Jessie Inchauspé, also known as the Glucose Goddess, is here to tell us all about today’s topic.
The only time you might hear about your blood sugar is during your yearly physical with your doctor. And unless you have diabetes, that’s probably the end of it.
Well, things are changing. Recent scientific studies show us that we should all care about our glucose levels: 80% of people who don’t have diabetes experience glucose spikes every day after eating.
The consequence of these spikes? A chain reaction of inflammation, aging, and insulin release inside our body that leads to symptoms we are all too familiar with: wrinkles, acne, cravings, chronic fatigue, weight gain, insomnia, infertility, mood swings … Sound familiar? Let’s dive in.

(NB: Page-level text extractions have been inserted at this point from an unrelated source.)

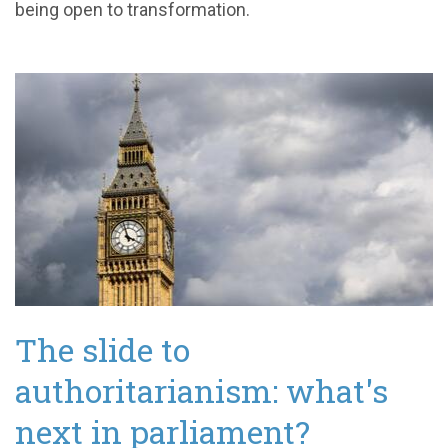
being open to transformation.
The slide to
authoritarianism: what's
next in parliament?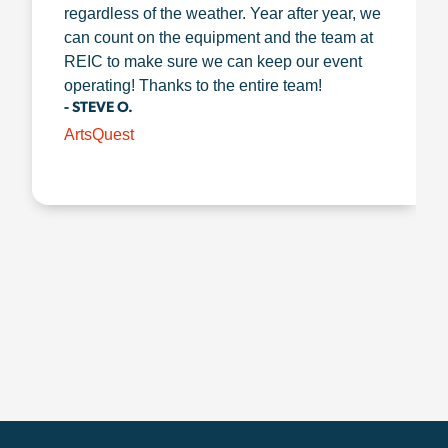
regardless of the weather. Year after year, we
can count on the equipment and the team at
REIC to make sure we can keep our event
operating! Thanks to the entire team!
- STEVE O.
ArtsQuest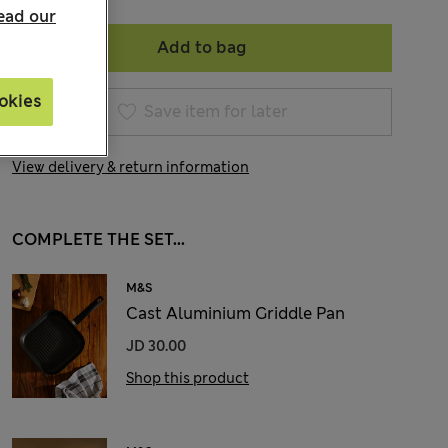
ead our
Add to bag
okies
Save item for later
View delivery & return information
COMPLETE THE SET...
M&S
Cast Aluminium Griddle Pan
JD 30.00
Shop this product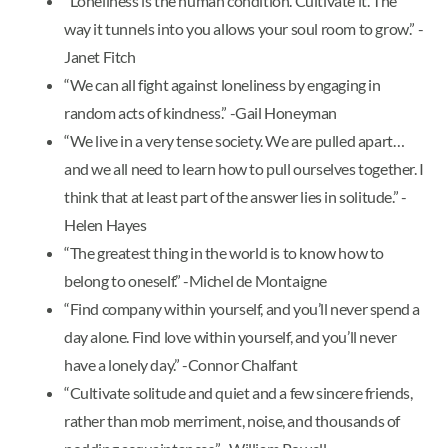
“Loneliness is the human condition. Cultivate it. The
way it tunnels into you allows your soul room to grow.” -
Janet Fitch
“We can all fight against loneliness by engaging in
random acts of kindness.” -Gail Honeyman
“We live in a very tense society. We are pulled apart…
and we all need to learn how to pull ourselves together. I
think that at least part of the answer lies in solitude.” -
Helen Hayes
“The greatest thing in the world is to know how to
belong to oneself.” -Michel de Montaigne
“Find company within yourself, and you’ll never spend a
day alone. Find love within yourself, and you’ll never
have a lonely day.” -Connor Chalfant
“Cultivate solitude and quiet and a few sincere friends,
rather than mob merriment, noise, and thousands of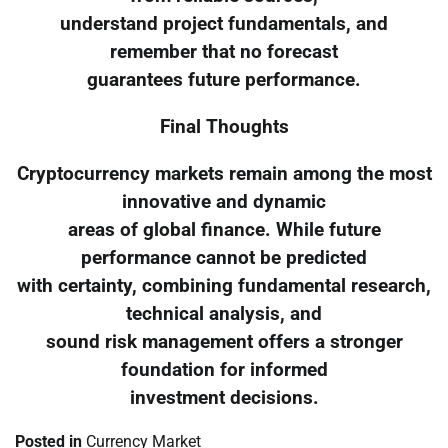
understand project fundamentals, and
remember that no forecast
guarantees future performance.
Final Thoughts
Cryptocurrency markets remain among the most
innovative and dynamic
areas of global finance. While future
performance cannot be predicted
with certainty, combining fundamental research,
technical analysis, and
sound risk management offers a stronger
foundation for informed
investment decisions.
Posted in
Currency Market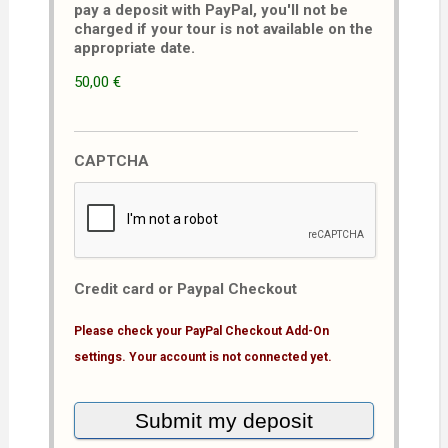
pay a deposit with PayPal, you'll not be
charged if your tour is not available on the
appropriate date.
50,00 €
CAPTCHA
Credit card or Paypal Checkout
Please check your PayPal Checkout Add-On
settings. Your account is not connected yet.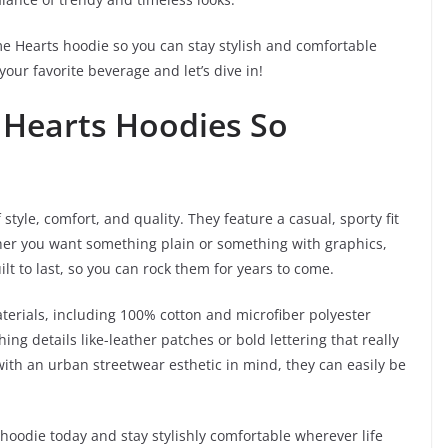
rome Hearts hoodie so you can stay stylish and comfortable
our favorite beverage and let’s dive in!
Hearts Hoodies So
style, comfort, and quality. They feature a casual, sporty fit
ther you want something plain or something with graphics,
uilt to last, so you can rock them for years to come.
terials, including 100% cotton and microfiber polyester
ing details like-leather patches or bold lettering that really
ith an urban streetwear esthetic in mind, they can easily be
 hoodie today and stay stylishly comfortable wherever life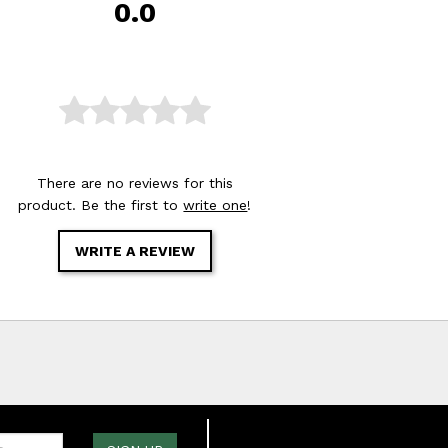
0.0
There are no reviews for this
product. Be the first to
write one
!
WRITE A REVIEW
one: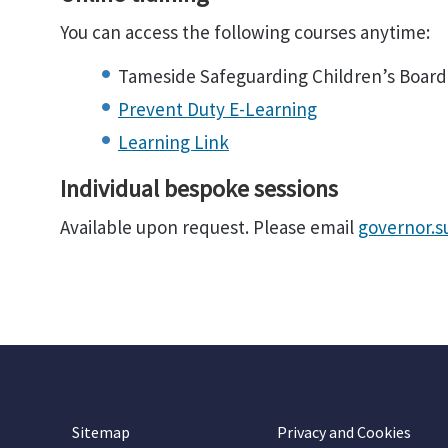
You can access the following courses anytime:
Tameside Safeguarding Children’s Board
Prevent Duty E-Learning
Learning Link
Individual bespoke sessions
Available upon request. Please email
governor.
Sitemap
Privacy and Cookies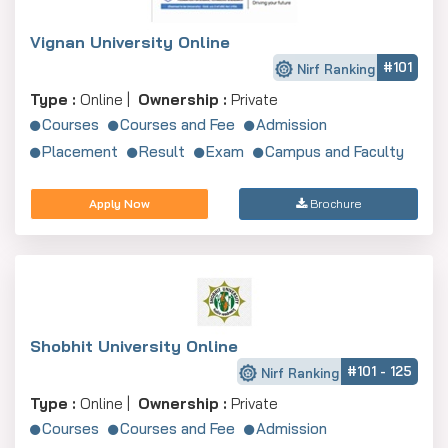
Vignan University Online
#101
Nirf Ranking
Type :
Online |
Ownership :
Private
Courses
Courses and Fee
Admission
Placement
Result
Exam
Campus and Faculty
Apply Now
Brochure
Shobhit University Online
#101 - 125
Nirf Ranking
Type :
Online |
Ownership :
Private
Courses
Courses and Fee
Admission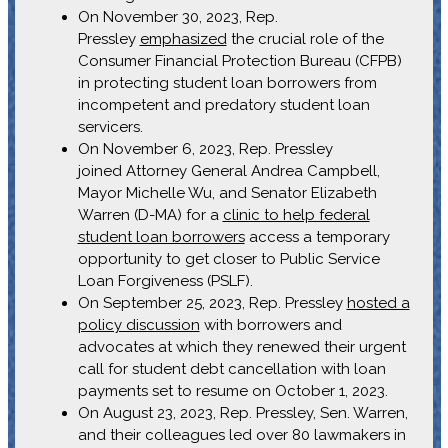
On November 30, 2023, Rep.
Pressley
emphasized
the crucial role of the
Consumer Financial Protection Bureau (CFPB)
in protecting student loan borrowers from
incompetent and predatory student loan
servicers.
On November 6, 2023, Rep. Pressley
joined Attorney General Andrea Campbell,
Mayor Michelle Wu, and Senator Elizabeth
Warren (D-MA) for a
clinic to help federal
student loan borrowers
access a temporary
opportunity to get closer to Public Service
Loan Forgiveness (PSLF).
On September 25, 2023, Rep. Pressley
hosted a
policy discussion
with borrowers and
advocates at which they renewed their urgent
call for student debt cancellation with loan
payments set to resume on October 1, 2023.
On August 23, 2023, Rep. Pressley, Sen. Warren,
and their colleagues led over 80 lawmakers in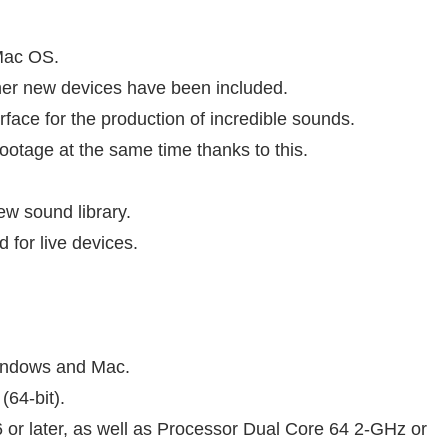
Mac OS.
her new devices have been included.
rface for the production of incredible sounds.
footage at the same time thanks to this.
ew sound library.
 for live devices.
Windows and Mac.
(64-bit).
 or later, as well as Processor Dual Core 64 2-GHz or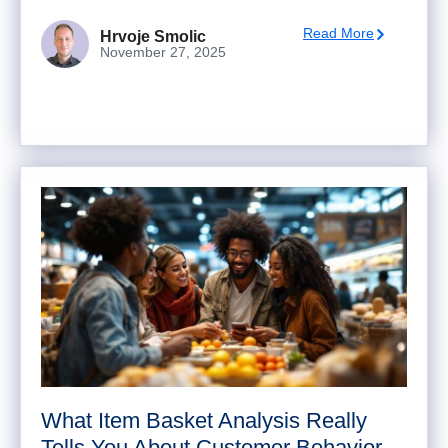
Read More
Hrvoje Smolic
November 27, 2025
What Item Basket Analysis Really
Tells You About Customer Behavior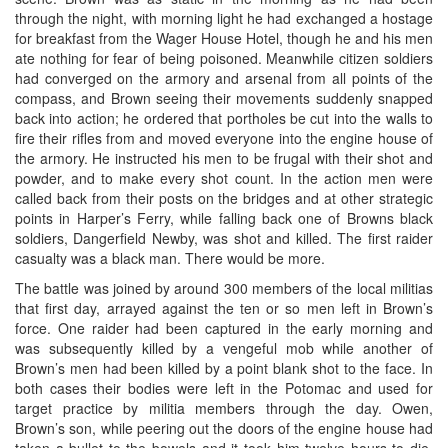
through the night, with morning light he had exchanged a hostage
for breakfast from the Wager House Hotel, though he and his men
ate nothing for fear of being poisoned. Meanwhile citizen soldiers
had converged on the armory and arsenal from all points of the
compass, and Brown seeing their movements suddenly snapped
back into action; he ordered that portholes be cut into the walls to
fire their rifles from and moved everyone into the engine house of
the armory. He instructed his men to be frugal with their shot and
powder, and to make every shot count. In the action men were
called back from their posts on the bridges and at other strategic
points in Harper’s Ferry, while falling back one of Browns black
soldiers, Dangerfield Newby, was shot and killed. The first raider
casualty was a black man. There would be more.
The battle was joined by around 300 members of the local militias
that first day, arrayed against the ten or so men left in Brown’s
force. One raider had been captured in the early morning and
was subsequently killed by a vengeful mob while another of
Brown’s men had been killed by a point blank shot to the face. In
both cases their bodies were left in the Potomac and used for
target practice by militia members through the day. Owen,
Brown’s son, while peering out the doors of the engine house had
taken a bullet to the bowels and it took him twelve hours to die.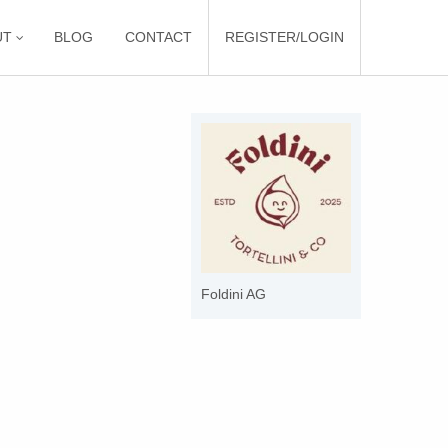
UT
BLOG
CONTACT
REGISTER/LOGIN
Foldini AG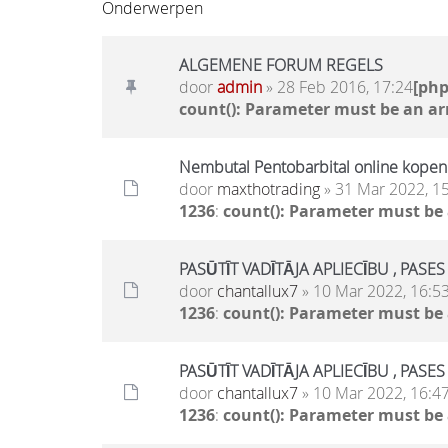
Onderwerpen
ALGEMENE FORUM REGELS
door
admin
» 28 Feb 2016, 17:24
[ph
count(): Parameter must be an ar
Nembutal Pentobarbital online kopen
door
maxthotrading
» 31 Mar 2022, 1
1236
:
count(): Parameter must be
PASŪTĪT VADĪTĀJA APLIECĪBU , PASE
door
chantallux7
» 10 Mar 2022, 16:5
1236
:
count(): Parameter must be
PASŪTĪT VADĪTĀJA APLIECĪBU , PASE
door
chantallux7
» 10 Mar 2022, 16:4
1236
:
count(): Parameter must be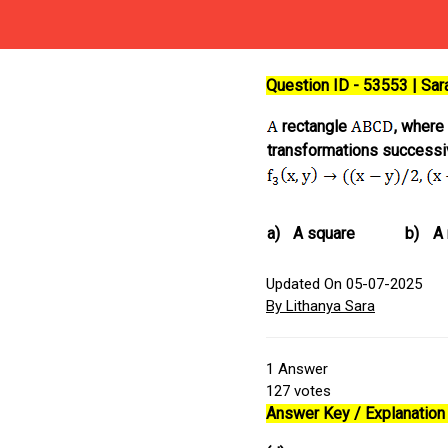
Question ID - 53553 | Sa
rectangle
, where
transformations successiv
a)
A square
b)
A
Updated On 05-07-2025
By Lithanya Sara
1
Answer
127
votes
Answer Key / Explanation 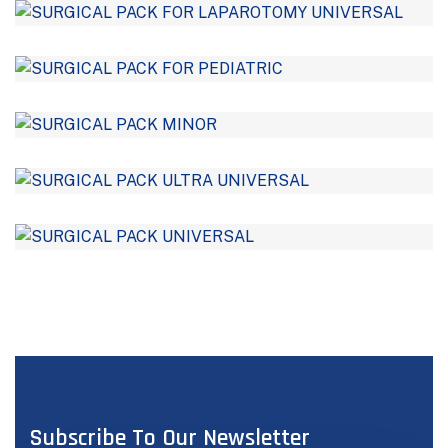
Subscribe To Our Newsletter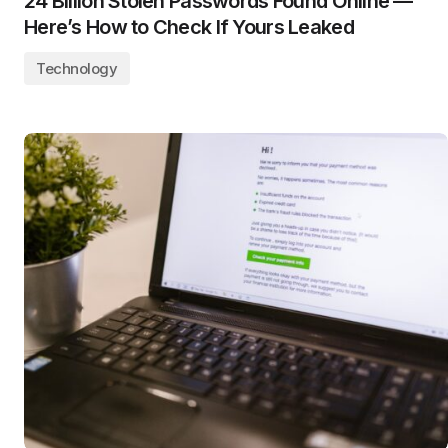
24 Billion Stolen Passwords Found Online —
Here’s How to Check If Yours Leaked
Technology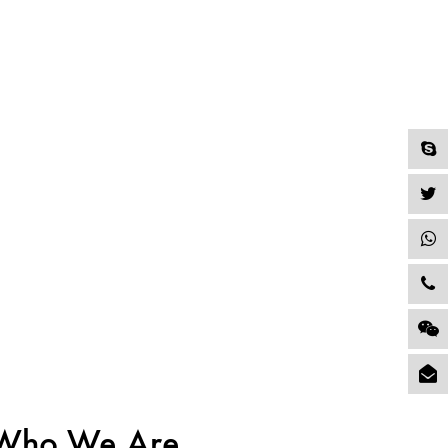
Who We Are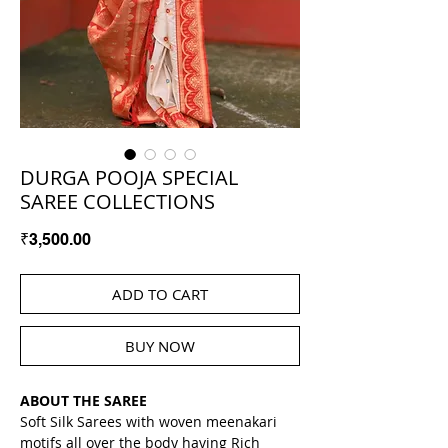
DURGA POOJA SPECIAL
SAREE COLLECTIONS
Price
₹3,500.00
ADD TO CART
BUY NOW
ABOUT THE SAREE
Soft Silk Sarees with woven meenakari 
motifs all over the body having Rich 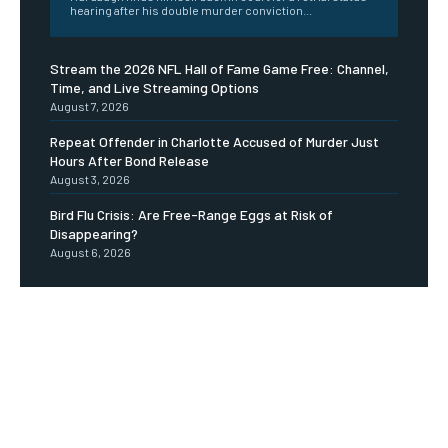
hearing after his double murder conviction...
Stream the 2026 NFL Hall of Fame Game Free: Channel,
Time, and Live Streaming Options
August 7, 2026
Repeat Offender in Charlotte Accused of Murder Just
Hours After Bond Release
August 3, 2026
Bird Flu Crisis: Are Free-Range Eggs at Risk of
Disappearing?
August 6, 2026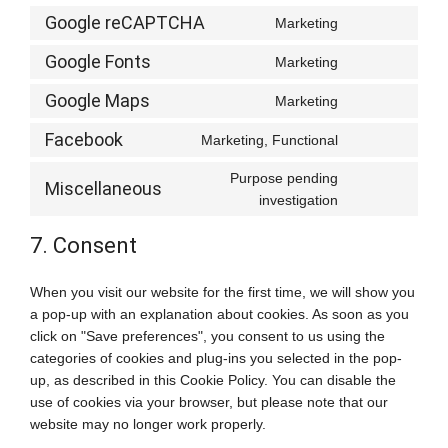
Google reCAPTCHA
Marketing
Consent
to
Google Fonts
Marketing
Consent
service
to
google-
Google Maps
Marketing
Consent
service
recaptcha
to
google-
Facebook
Marketing, Functional
Consent
service
fonts
to
google-
Purpose pending
Miscellaneous
service
maps
Consent
investigation
facebook
to
service
7. Consent
miscellaneou
When you visit our website for the first time, we will show you
a pop-up with an explanation about cookies. As soon as you
click on "Save preferences", you consent to us using the
categories of cookies and plug-ins you selected in the pop-
up, as described in this Cookie Policy. You can disable the
use of cookies via your browser, but please note that our
website may no longer work properly.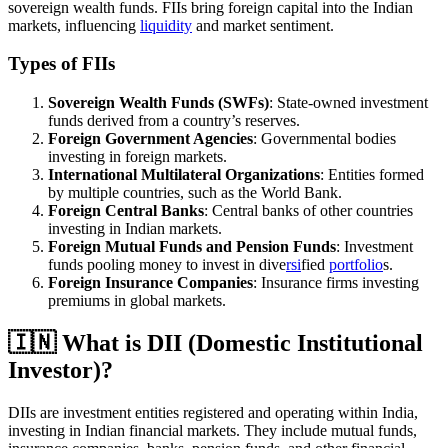
sovereign wealth funds. FIIs bring foreign capital into the Indian
markets, influencing
liquidity
and market sentiment.
Types of FIIs
Sovereign Wealth Funds (SWFs)
: State-owned investment
funds derived from a country’s reserves.
Foreign Government Agencies
: Governmental bodies
investing in foreign markets.
International Multilateral Organizations
: Entities formed
by multiple countries, such as the World Bank.
Foreign Central Banks
: Central banks of other countries
investing in Indian markets.
Foreign Mutual Funds and Pension Funds
: Investment
funds pooling money to invest in dive
rsi
fied
portfolio
s.
Foreign Insurance Companies
: Insurance firms investing
premiums in global markets.
🇮🇳 What is DII (Domestic Institutional
Investor)?
DIIs are investment entities registered and operating within India,
investing in Indian financial markets. They include mutual funds,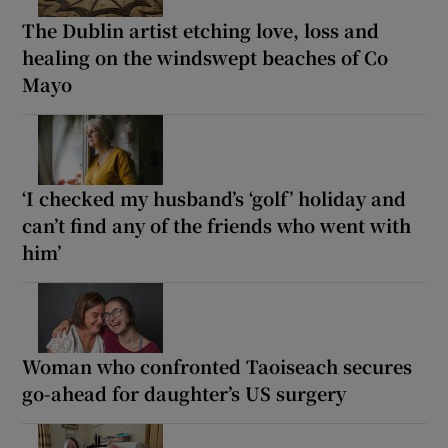
The Dublin artist etching love, loss and
healing on the windswept beaches of Co
Mayo
‘I checked my husband’s ‘golf’ holiday and
can’t find any of the friends who went with
him’
Woman who confronted Taoiseach secures
go-ahead for daughter’s US surgery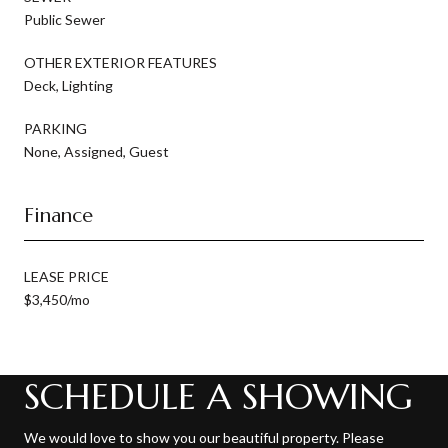
Public Sewer
OTHER EXTERIOR FEATURES
Deck, Lighting
PARKING
None, Assigned, Guest
Finance
LEASE PRICE
$3,450/mo
SCHEDULE A SHOWING
We would love to show you our beautiful property. Please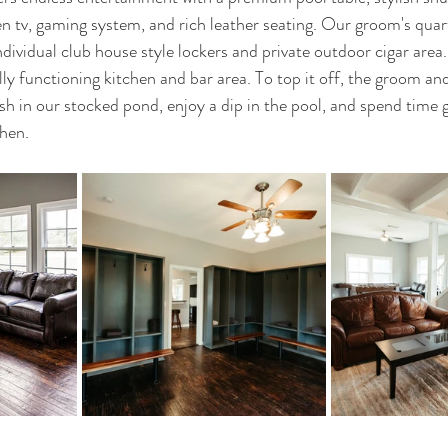
een tv, gaming system, and rich leather seating. Our groom's qua
dividual club house style lockers and private outdoor cigar area
ully functioning kitchen and bar area. To top it off, the groom 
sh in our stocked pond, enjoy a dip in the pool, and spend time gr
hen. 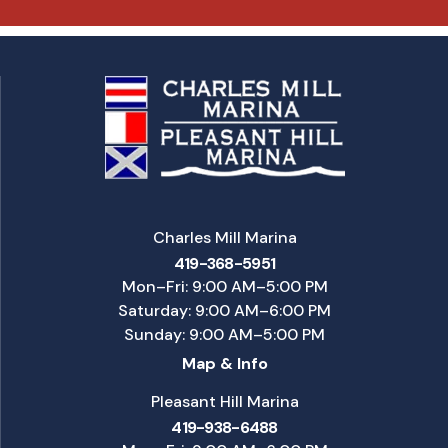
Charles Mill Marina
419-368-5951
Mon–Fri: 9:00 AM–5:00 PM
Saturday: 9:00 AM–6:00 PM
Sunday: 9:00 AM–5:00 PM
Map & Info
Pleasant Hill Marina
419-938-6488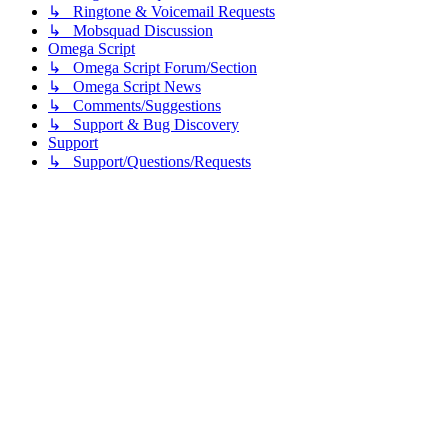
↳ Ringtone & Voicemail Requests
↳ Mobsquad Discussion
Omega Script
↳ Omega Script Forum/Section
↳ Omega Script News
↳ Comments/Suggestions
↳ Support & Bug Discovery
Support
↳ Support/Questions/Requests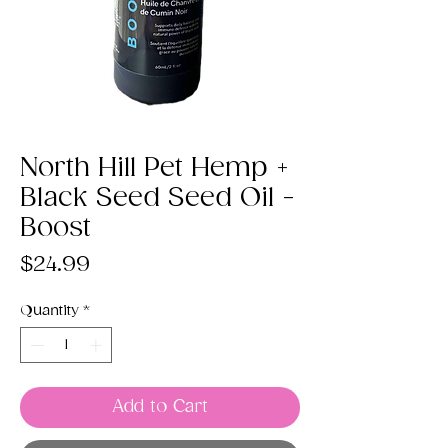
North Hill Pet Hemp +
Black Seed Seed Oil -
Boost
Price
$24.99
Quantity
*
Add to Cart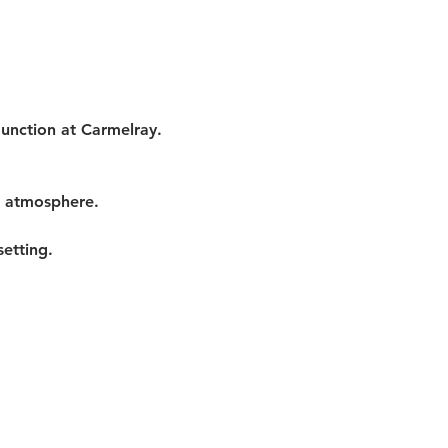
Junction at Carmelray. 
t atmosphere.
etting.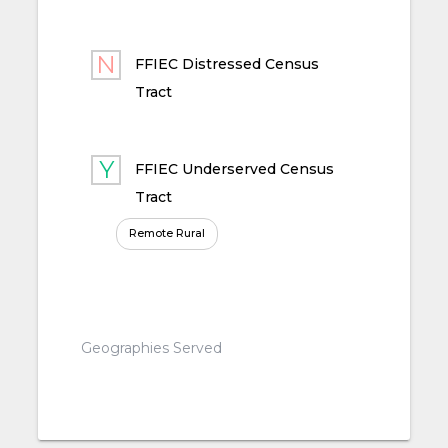
FFIEC Distressed Census
Tract
FFIEC Underserved Census
Tract
Remote Rural
Geographies Served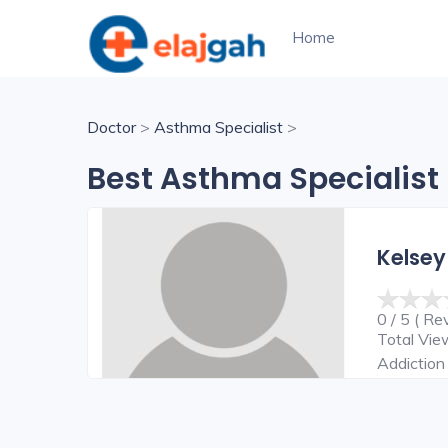
Home
Doctor
>
Asthma Specialist
>
Best Asthma Specialist 
Kelsey
0 / 5 ( Re
Total Vi
Addiction 
Surgeon,C
Surgeon,E
Surgeon,H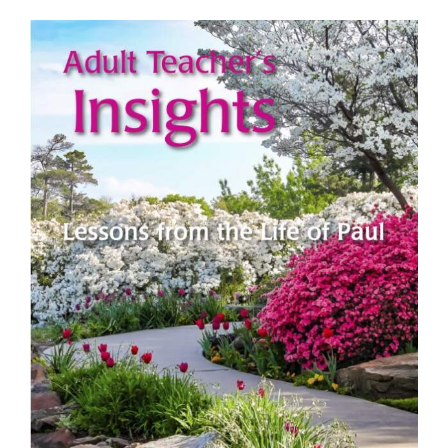
View
Larger
Image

A glucose spike is a big increase in our blood sugar concentration after eating. A spike usually happens after we eat a meal that is high in sweet or starchy food. A glucose spike is followed by a drop, or a “sugar crash.” Most of us are on a rollercoaster all day long—spike, drop, spike, drop. And we feel the effects keenly.
How spikes lead to cravings
Every time our glucose levels drop after a spike, the cravings center in our brain activates. The consequence? Processed foods and sugar look very, very appealing. It’s not a lack of willpower—it’s our glucose levels.
How spikes lead to wrinkles and aging
The more we spike, the faster we age. Crazy, but true. Every glucose spike accelerates a process called glycation in the body—which ages us internally and externally. When glycation attacks our collagen, we develop wrinkles.
How spikes lead to weight gain
Our body’s defense mechanism against glucose spikes is to stash glucose away into our fat cells. This leads to the fat cells growing in size, and with them, our waist size. With fewer glucose spikes comes less fat gain, and a much easier time shedding weight.
How do we avoid glucose spikes?
You’re done with diets? So are we. Avoiding glucose spikes is not about calorie counting or saying goodbye to carbs. The trick? Incorporating Glucose Goddess hacks: opting for a savory instead of a sweet breakfast, adding a vegetable starter to every meal, drinking a tablespoon of vinegar in water before eating something sweet, using our muscles for 10 minutes after eating, and eating our food in the right order. And when we want that amazing-looking cake—eating it as dessert at our next meal instead of on an empty stomach.